Ce tableau pouvait paraître banal, s'il n'y avait pas un détail troublant. Cette femme possédait des ailes. De magnifiques ailes blanches qui lui donnaient un aspect infiniment pur. De plus, son corps entier était recouvert de tatouages argentés formant d'étranges symboles. C'était manifestement la représentation d'un ange. Quelque chose d'incroyablement apaisant se dégageait de cette peinture et m'emplissait d'une sensation de paix. Tout le contraire du deuxième tableau, qui représentait un homme de face aux cheveux noir de jais mi-long, et vêtu d'un simple pantalon noir. Malgré son apparente beauté, il n'inspirait aucune bonté...peut-être à cause de ses yeux rouges luisants. Des flammes qui semblaient danser autour de lui comme s'il les avait apprivoisées. Le plus troublant était ses ailes, ou plutôt leur couleur. Entièrement déployées, elles étaient noires comme des plumes de corbeaux. C'était comme si cet être s'était trop longtemps laissé habiter par les ténèbres et qu'ils étaient devenus une part de lui même. Et pourtant, son corps et son visage étaient d'une beauté dont on ne se lasserait pas. Était-ce la représentation d'un démon au fin fond de l'enfer? Du Diable lui-même? Si ça l'était, il était hors de question que je dorme avec ce tableau dans ma chambre.

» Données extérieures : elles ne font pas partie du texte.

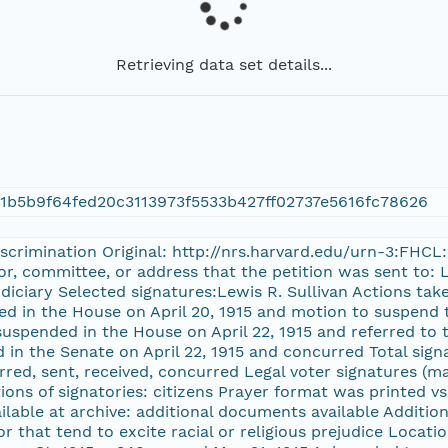
Retrieving data set details...
1b5b9f64fed20c3113973f5533b427ff02737e5616fc78626
discrimination Original: http://nrs.harvard.edu/urn-3:FHC
or, committee, or address that the petition was sent to: 
udiciary Selected signatures:Lewis R. Sullivan Actions ta
ved in the House on April 20, 1915 and motion to suspend 
 suspended in the House on April 22, 1915 and referred to 
in the Senate on April 22, 1915 and concurred Total sign
rred, sent, received, concurred Legal voter signatures (ma
tions of signatories: citizens Prayer format was printed v
able at archive: additional documents available Addition
r that tend to excite racial or religious prejudice Locati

En parcourant plus précisément ce dernier des yeux, je remarquai que lui aussi tenait une clé dans la main. Cette clé avait été peinte de manière aussi détaillée que celle que tenait la femme aux cheveux blancs. Elle était en bronze et le haut formait une couronne incrustée de joyaux rouges, encadrées par des ailes.
- Thalassa, la gardienne des portes du paradis. Skelos, le gardien des portes de l'enfer.
Je me tournais vers Nate, en haussant un sourcil.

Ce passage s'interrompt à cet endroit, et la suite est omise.